Seattle Nightlife Makes A Comeback


Cameron Christopherson

A crowd gathers to watch Wasabi Samba perform at the Nook.

“BACK UP, BACK UP,” yelled the lead singer of King Youngblood into the crowd. He quickly became the center of attention, lighting his bright pink guitar on fire. Feedback blasted through the speakers and the crowd’s reaction shook the ground. He lifted the guitar into the air for all to see and then threw it into the crowd for a lucky audience member to take home. 

The scene took place at the end of a concert at The Nook, a local music venue frequented by Seattle University students. The venue reached its maximum capacity during that night’s concert, with hundreds of people packed into the small backyard. Despite the popularity of that particular show, it was far from the only option for people looking to go out last weekend. Nightlife is what Capitol Hill is known for, offering a plethora of busy clubs and bars dotting the neighborhood, all within walking distance of Seattle U’s campus. 

For younger students, nightlife is located in disparate corners of the city. Trinity, an 18+ nightclub downtown is a popular destination for those not yet 21, and is just a bus ride away. The club has also been a source of community controversy. Trinity was involved in a 2017 nightclub sting ending in the arrest of 17 people for serving underage decoys. At the time, City Attorney Tom Carr found the results of the sting “shocking.”

For others, underground concerts in the University District are a preferable weekend experience. 

Josslyn Chavarria, a first-year forensic psychology major, is not new to going out. Her love for live music drove her to get involved with the vibrant Seattle music community.

“My love for music is one of the reasons I came to Seattle in the first place,” Chavarria said. “When I found out about these little house shows that are happening in the U district I was like, ‘that’s more of my scene,’ as opposed to clubbing. I really want to get involved in the live music scene and really become a part of that community.” 

Some have already had nightlife experience before coming to Seattle U, but for others, like First-Year Biology major Maya Cranz, COVID-19 put a damper on their ability to socialize. 

“Before COVID I was really extroverted,” Cranz said. “But I got used to keeping to myself and to my family so acclimating after COVID has definitely been harder. Aside from nightlife, even just regaining a social life isn’t super easy. Since coming here I’ve been making a lot of friends, though, and that’s been great.” 

Other students echoed this sentiment, like Erik Hanhan, a first-year photography major who discussed the inclusiveness of the community. 

“I really thought it would be a lot harder to find people,” Hanhan said. “Especially where I’ve been, which is to a lot of small concerts in the U district, people are super welcoming. There are all types of people coming together at these shows. Last weekend I saw a group of University of Washington sorority girls talking to a group of punks. It’s really cool to see such a diverse community coming together on the weekends and just having fun and supporting local music.” 

Cranz noted that nightlife isn’t necessarily all positive, as she discussed the pros and cons of going out on the weekends. 
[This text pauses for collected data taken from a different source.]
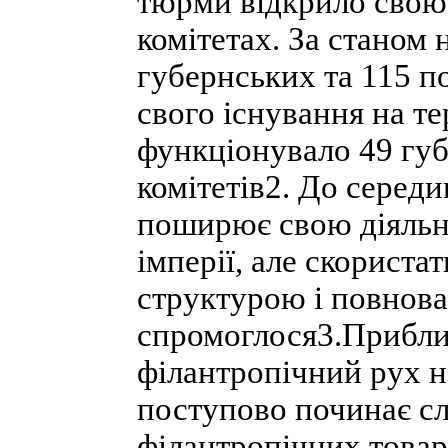
тюрми відкрило свою 
комітетах. За станом н
губернських та 115 по
свого існування на те
функціонувало 49 губ
комітетів2. До серед
поширює свою діяльні
імперії, але скорист
структурою і повнов
спромоглося3.Приблиз
філантропічний рух на
поступово починає с
філантропічних товар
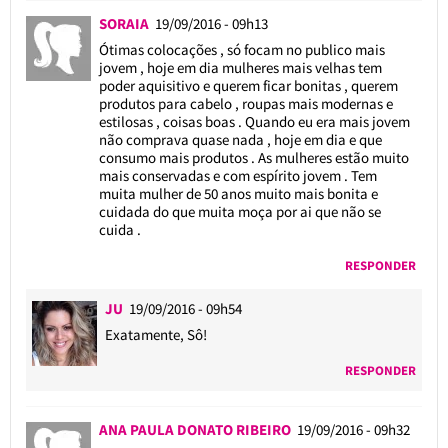
SORAIA
19/09/2016 - 09h13
Ótimas colocações , só focam no publico mais
jovem , hoje em dia mulheres mais velhas tem
poder aquisitivo e querem ficar bonitas , querem
produtos para cabelo , roupas mais modernas e
estilosas , coisas boas . Quando eu era mais jovem
não comprava quase nada , hoje em dia e que
consumo mais produtos . As mulheres estão muito
mais conservadas e com espírito jovem . Tem
muita mulher de 50 anos muito mais bonita e
cuidada do que muita moça por ai que não se
cuida .
RESPONDER
JU
19/09/2016 - 09h54
Exatamente, Sô!
RESPONDER
ANA PAULA DONATO RIBEIRO
19/09/2016 - 09h32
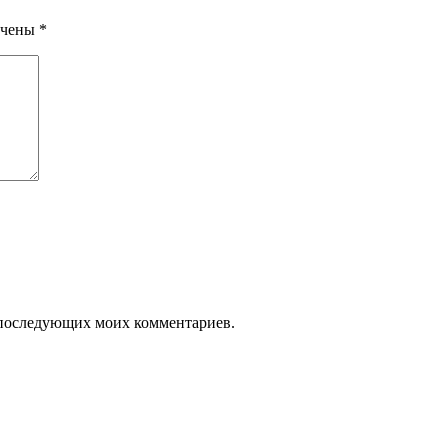
ечены
*
ля последующих моих комментариев.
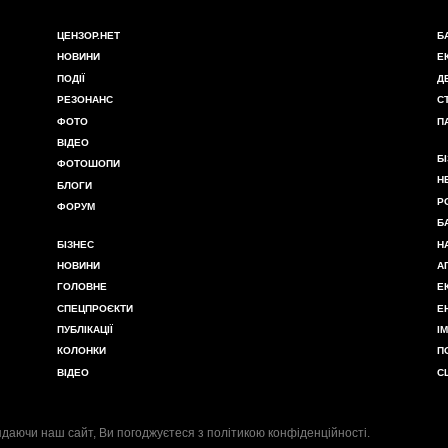
ЦЕНЗОР.НЕТ
Б
НОВИНИ
Е
ПОДІЇ
Д
РЕЗОНАНС
С
ФОТО
П
ВІДЕО
Б
ФОТОШОПИ
Н
БЛОГИ
Р
ФОРУМ
Б
БІЗНЕС
Н
НОВИНИ
А
ГОЛОВНЕ
Е
СПЕЦПРОЄКТИ
Е
ПУБЛІКАЦІЇ
І
КОЛОНКИ
П
ВІДЕО
С
даючи наш сайт, Ви погоджуєтеся з
політикою конфіденційності
.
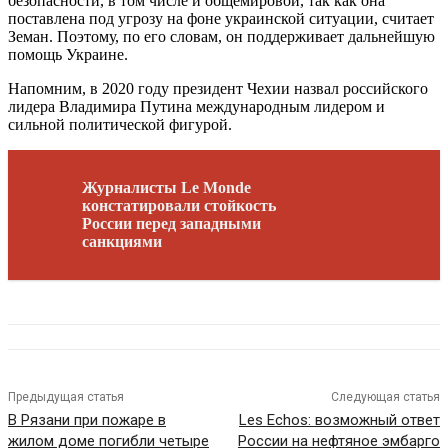
безопасности, в том числе и общемировой, так как она
поставлена под угрозу на фоне украинской ситуации, считает
Земан. Поэтому, по его словам, он поддерживает дальнейшую
помощь Украине.
Напомним, в 2020 году президент Чехии назвал российского
лидера Владимира Путина международным лидером и
сильной политической фигурой.
Журналисты Le Monde
констатировали стойкость
России перед западными
санкциями
Предыдущая статья
Следующая статья
В Рязани при пожаре в
Les Echos: возможный ответ
жилом доме погибли четыре
России на нефтяное эмбарго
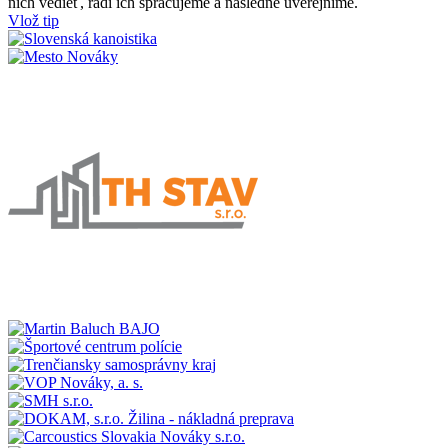
nich vedieť, radi ich spracujeme a následne uverejníme.
Vlož tip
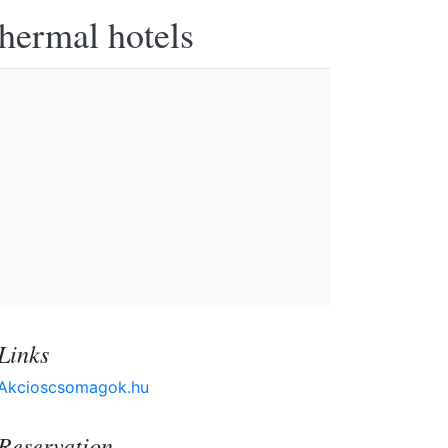
thermal hotels
Links
Akcioscsomagok.hu
Reservation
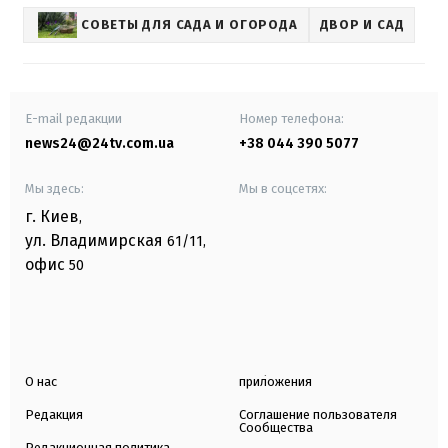
СОВЕТЫ ДЛЯ САДА И ОГОРОДА
ДВОР И САД
E-mail редакции
Номер телефона:
news24@24tv.com.ua
+38 044 390 5077
Мы здесь:
Мы в соцсетях:
г. Киев
,
ул. Владимирская
61/11,
офис
50
О нас
приложения
Редакция
Соглашение пользователя
Сообщества
Редакционная политика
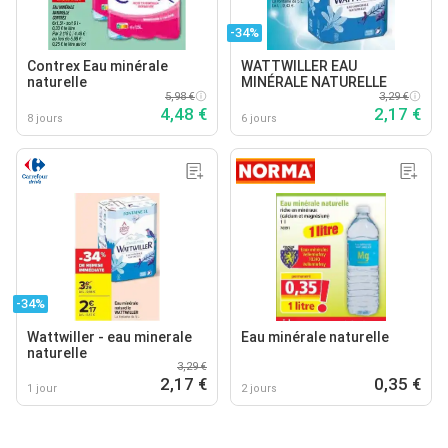
-34%
Contrex Eau minérale
WATTWILLER EAU
naturelle
MINÉRALE NATURELLE
5,98 €
3,29 €
4,48 €
2,17 €
8 jours
6 jours
-34%
Wattwiller - eau minerale
Eau minérale naturelle
naturelle
3,29 €
2,17 €
0,35 €
1 jour
2 jours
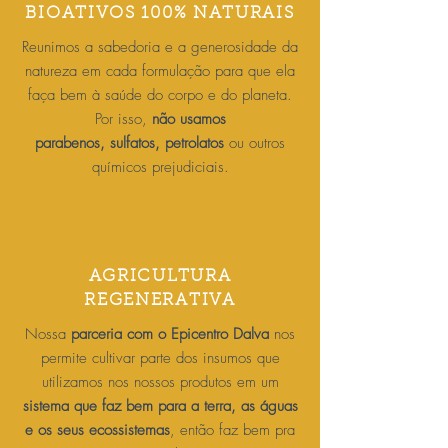
BIOATIVOS 100% NATURAIS
Reunimos a sabedoria e a generosidade da
natureza em cada formulação para que ela
faça bem à saúde do corpo e do planeta.
Por isso,
não usamos
parabenos, sulfatos, petrolatos
ou outros
químicos prejudiciais.
AGRICULTURA
REGENERATIVA
Nossa
parceria com o Epicentro Dalva
nos
permite cultivar parte dos insumos que
utilizamos nos nossos produtos em um
sistema que faz bem para a terra, as águas
e os seus ecossistemas
, então faz bem pra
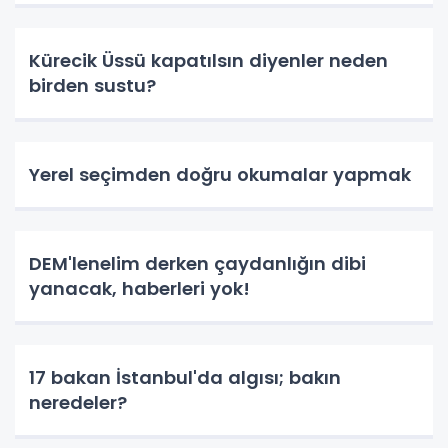
Kürecik Üssü kapatılsın diyenler neden
birden sustu?
Yerel seçimden doğru okumalar yapmak
DEM'lenelim derken çaydanlığın dibi
yanacak, haberleri yok!
17 bakan İstanbul'da algısı; bakın
neredeler?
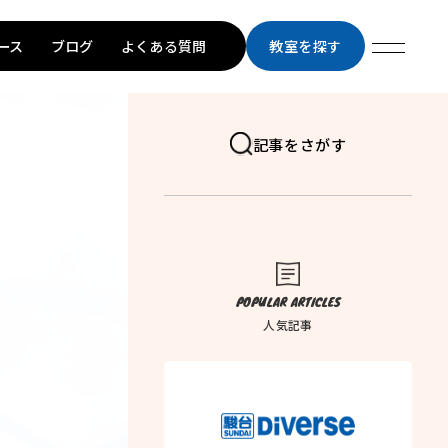
ース
ブログ
よくある質問
教室を探す
記事をさがす
POPULAR ARTICLES
人気記事
トップページ
学習メソッド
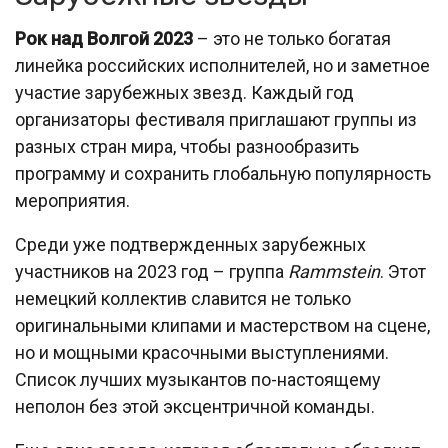
Рок над Волгой 2023
– это не только богатая
линейка российских исполнителей, но и заметное
участие зарубежных звезд. Каждый год
организаторы фестиваля приглашают группы из
разных стран мира, чтобы разнообразить
программу и сохранить глобальную популярность
мероприятия.
Среди уже подтвержденных зарубежных
участников на 2023 год – группа
Rammstein
. Этот
немецкий коллектив славится не только
оригинальными клипами и мастерством на сцене,
но и мощными красочными выступлениями.
Список лучших музыкантов по-настоящему
неполон без этой эксцентричной команды.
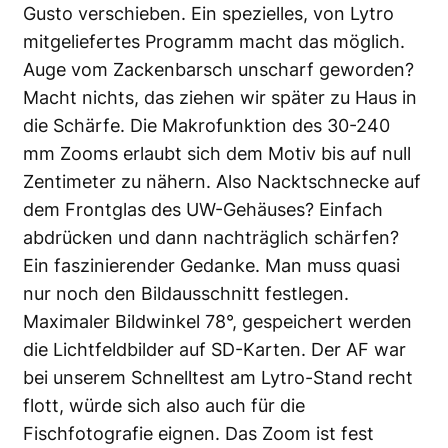
Gusto verschieben. Ein spezielles, von Lytro
mitgeliefertes Programm macht das möglich.
Auge vom Zackenbarsch unscharf geworden?
Macht nichts, das ziehen wir später zu Haus in
die Schärfe. Die Makrofunktion des 30-240
mm Zooms erlaubt sich dem Motiv bis auf null
Zentimeter zu nähern. Also Nacktschnecke auf
dem Frontglas des UW-Gehäuses? Einfach
abdrücken und dann nachträglich schärfen?
Ein faszinierender Gedanke. Man muss quasi
nur noch den Bildausschnitt festlegen.
Maximaler Bildwinkel 78°, gespeichert werden
die Lichtfeldbilder auf SD-Karten. Der AF war
bei unserem Schnelltest am Lytro-Stand recht
flott, würde sich also auch für die
Fischfotografie eignen. Das Zoom ist fest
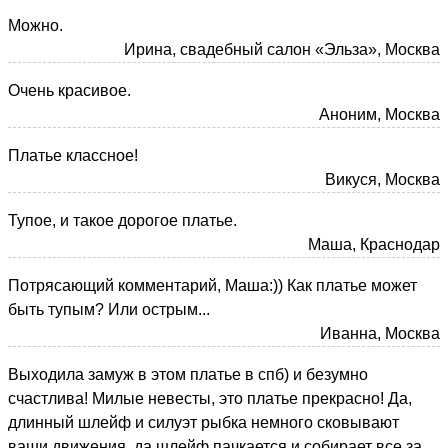
Можно.
Ирина, свадебный салон «Эльза», Москва
Очень красивое.
Аноним, Москва
Платье классное!
Викуся, Москва
Тупое, и такое дорогое платье.
Маша, Краснодар
Потрясающий комментарий, Маша:)) Как платье может
быть тупым? Или острым...
Иванна, Москва
Выходила замуж в этом платье в спб) и безумно
счастлива! Милые невесты, это платье прекрасно! Да,
длинный шлейф и силуэт рыбка немного сковывают
ваши движения, да шлейф пачкается и собирает все за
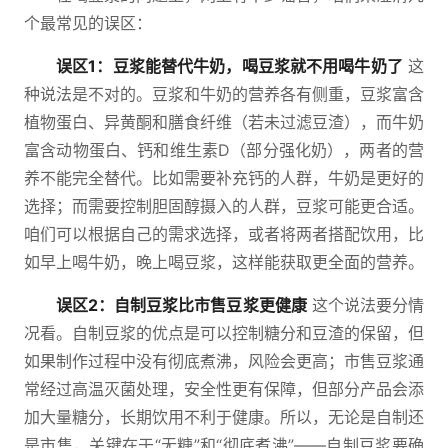
个最常见的误区：
误区1：豆浆能替代牛奶，喝豆浆就不用喝牛奶了
这
种说法是不对的。豆浆和牛奶的营养各有侧重，豆浆富含
植物蛋白、异黄酮和膳食纤维（若未过滤豆渣），而牛奶
富含动物蛋白、钙和维生素D（部分强化奶），两者的营
养不能完全替代。比如需要补充钙的人群，牛奶是更好的
选择；而需要控制胆固醇摄入的人群，豆浆可能更合适。
咱们可以根据自己的需求选择，或者将两者搭配饮用，比
如早上喝牛奶，晚上喝豆浆，这样能获取更全面的营养。
误区2：自制豆浆比市售豆浆更健康
这个说法要分情
况看。自制豆浆的优点是可以控制糖分和豆渣的保留，但
如果制作过程中没有彻底煮沸，风险会更高；市售豆浆通
常经过高温灭菌处理，安全性更有保障，但部分产品会添
加大量糖分，长期饮用不利于健康。所以，无论是自制还
是市售，关键在于“无糖”和“彻底煮沸”——自制豆浆要确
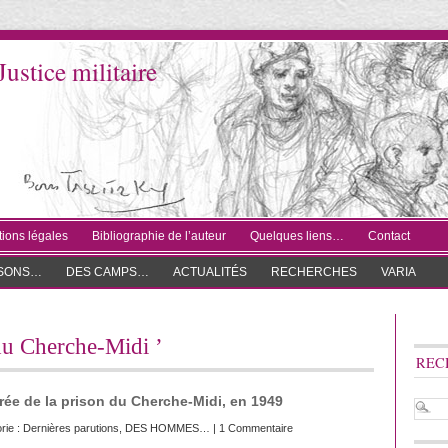
Justice militaire
ions légales
Bibliographie de l’auteur
Quelques liens…
Contact
ISONS…
DES CAMPS…
ACTUALITÉS
RECHERCHES
VARIA
 du Cherche-Midi ’
REC
trée de la prison du Cherche-Midi, en 1949
rie :
Dernières parutions
,
DES HOMMES…
|
1 Commentaire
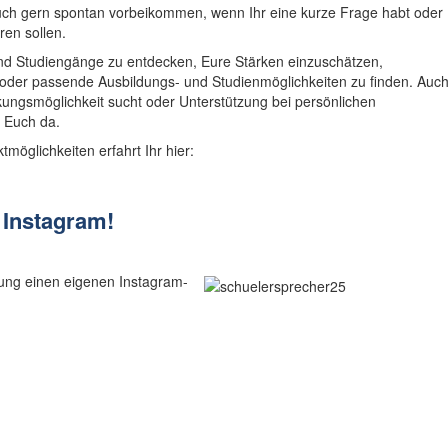
 auch gern spontan vorbeikommen, wenn Ihr eine kurze Frage habt oder
ren sollen.
 und Studiengänge zu entdecken, Eure Stärken einzuschätzen,
der passende Ausbildungs- und Studienmöglichkeiten zu finden. Auc
kungsmöglichkeit sucht oder Unterstützung bei persönlichen
r Euch da.
öglichkeiten erfahrt Ihr hier:
f Instagram!
etung einen eigenen Instagram-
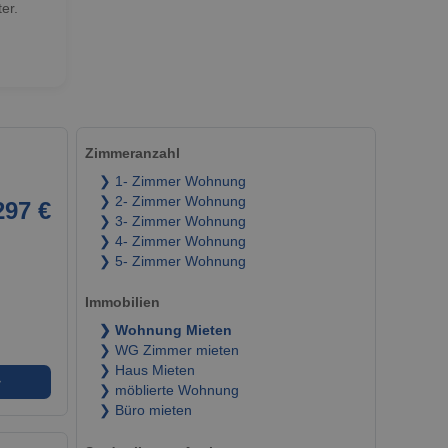
er.
Zimmeranzahl
❯ 1- Zimmer Wohnung
❯ 2- Zimmer Wohnung
297 €
❯ 3- Zimmer Wohnung
❯ 4- Zimmer Wohnung
❯ 5- Zimmer Wohnung
Immobilien
❯ Wohnung Mieten
❯ WG Zimmer mieten
❯ Haus Mieten
➜
❯ möblierte Wohnung
❯ Büro mieten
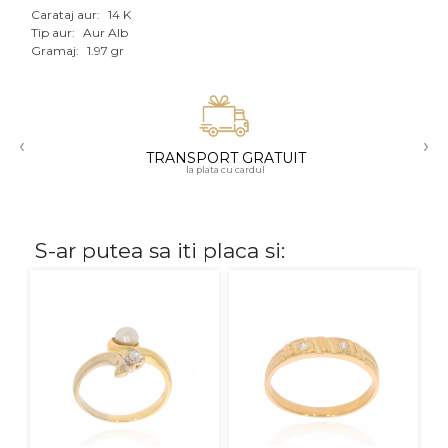
Carataj aur:
14 K
Aur mixt
Tip aur:
Aur Alb
Gramaj:
1.97 gr
CARATAJ
14K
‹
›
18K
TRANSPORT GRATUIT
la plata cu cardul
22K
PIATRA
S-ar putea sa iti placa si:
Fara pietre
Cu pietre
Diamante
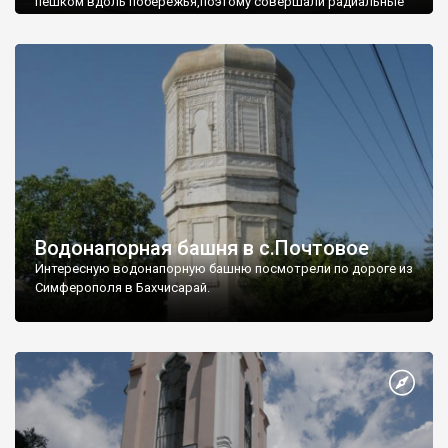
пешком вдоль побережья,поэтому совершали радиальные
вылазки из Оленевки.
Водонапорная башня в с.Почтовое
Интересную водонапорную башню посмотрели по дороге из
Симферополя в Бахчисарай.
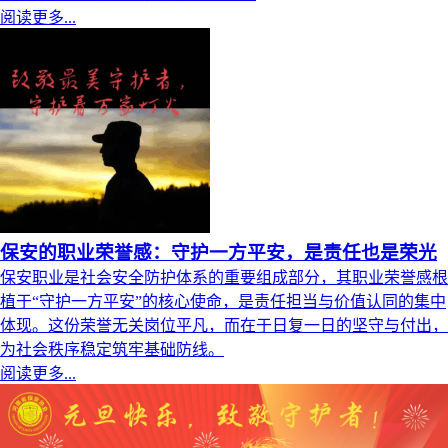
阅读更多...
保安的职业荣誉感：守护一方平安，是责任也是荣光
保安职业是社会安全防护体系的重要组成部分，其职业荣誉感根
植于“守护一方平安”的核心使命，是责任担当与价值认同的集中
体现。这份荣誉无关岗位平凡，而在于日复一日的坚守与付出，
为社会秩序稳定筑牢基础防线。
阅读更多...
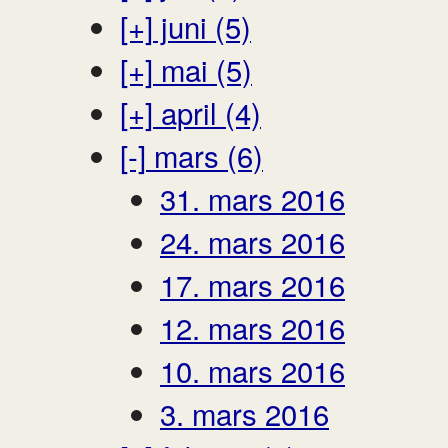
[+]
juni (5)
[+]
mai (5)
[+]
april (4)
[-]
mars (6)
31. mars 2016
24. mars 2016
17. mars 2016
12. mars 2016
10. mars 2016
3. mars 2016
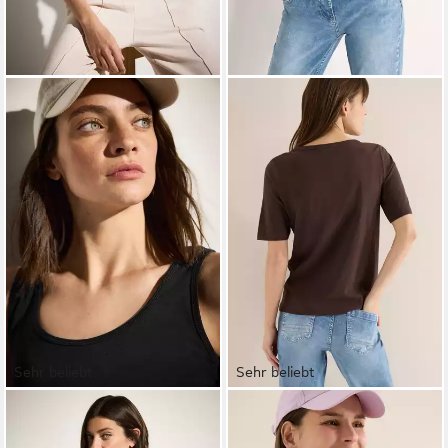
Sehr beliebt
Sehr beliebt
CECIL
Trägertop Style Linda
CECIL
Kurzarmshirt aus
mit tiefem Rundhalsausschnitt
weicher Baumwolle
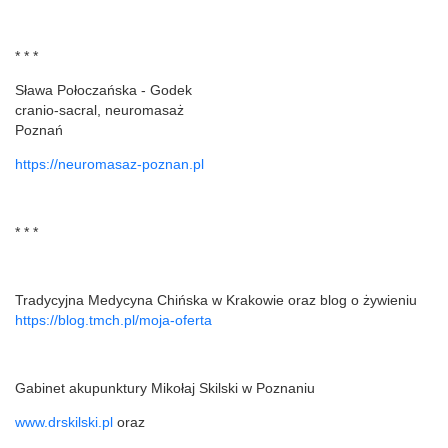
* * *
Sława Połoczańska - Godek
cranio-sacral, neuromasaż
Poznań
https://neuromasaz-poznan.pl
* * *
Tradycyjna Medycyna Chińska w Krakowie oraz blog o żywieniu
https://blog.tmch.pl/moja-oferta
Gabinet akupunktury Mikołaj Skilski w Poznaniu
www.drskilski.pl
oraz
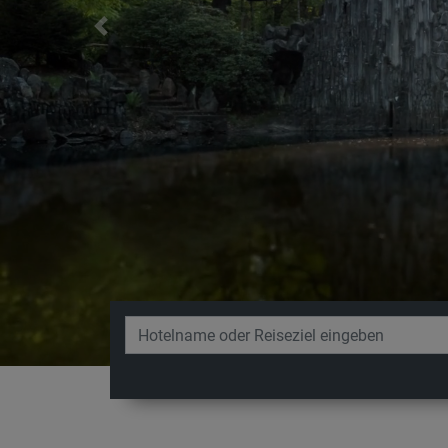
Previous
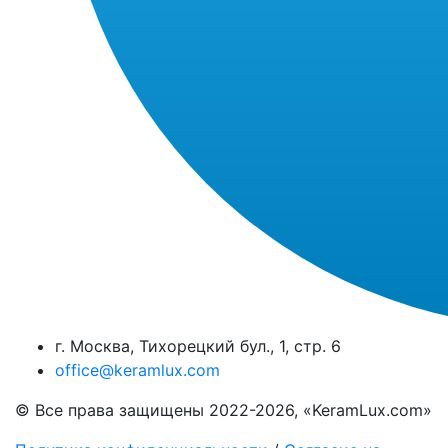
г. Москва, Тихорецкий бул., 1, стр. 6
office@keramlux.com
© Все права защищены 2022-2026, «KeramLux.com»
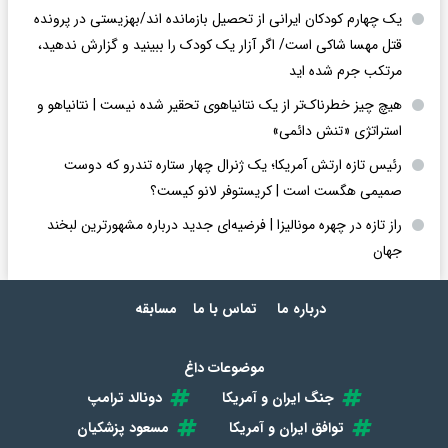
یک چهارم کودکان ایرانی از تحصیل بازمانده اند/بهزیستی در پرونده
قتل مهسا شاکی است/ اگر آزار یک کودک را ببینید و گزارش ندهید،
مرتکب جرم شده اید
هیچ چیز خطرناک‌تر از یک نتانیاهوی تحقیر شده نیست | نتانیاهو و
استراتژی «تنش دائمی»
رئیس تازه ارتش آمریکا؛ یک ژنرال چهار ستاره تندرو که دوست
صمیمی هگست است | کریستوفر لانو کیست؟
راز تازه در چهره مونالیزا | فرضیه‌ای جدید درباره مشهورترین لبخند
جهان
درباره ما
تماس با ما
مسابقه
موضوعات داغ
جنگ ایران و آمریکا
دونالد ترامپ
توافق ایران و آمریکا
مسعود پزشکیان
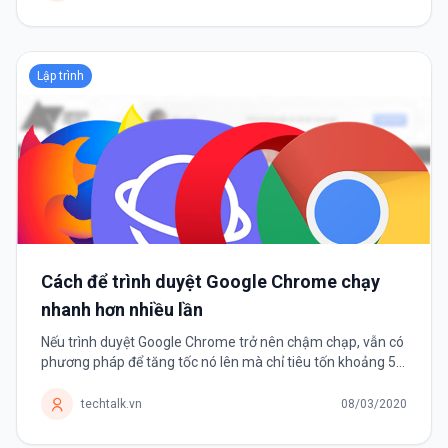
Lập trình
Cách để trình duyệt Google Chrome chạy
nhanh hơn nhiều lần
Nếu trình duyệt Google Chrome trở nên chậm chạp, vẫn có
phương pháp để tăng tốc nó lên mà chỉ tiêu tốn khoảng 5
phút của người dùng. Nếu đã sử dụng Google Chrome
được một thời...
techtalk.vn
08/03/2020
“I probably wouldn’t do it every weekend. I like to have nights where I just go to bed early and am able to plan out the next day,” Cranz said. “Going out definitely affects sleep and work, but it’s also really nice. I met a ton of people and it’s really important for people to have a healthy social life. It’s all about finding a balance.”

EDM dance nights at local clubs, Trinity for the younger crowd, sports at Cal Anderson field and local music in U District provide a wide range of options for people looking to go out, make new friends and join a community. Students carve out space for themselves in the neighborhoods surrounding Seattle U every weekend, and make a unique impression upon the financial and cultural landscape of the city.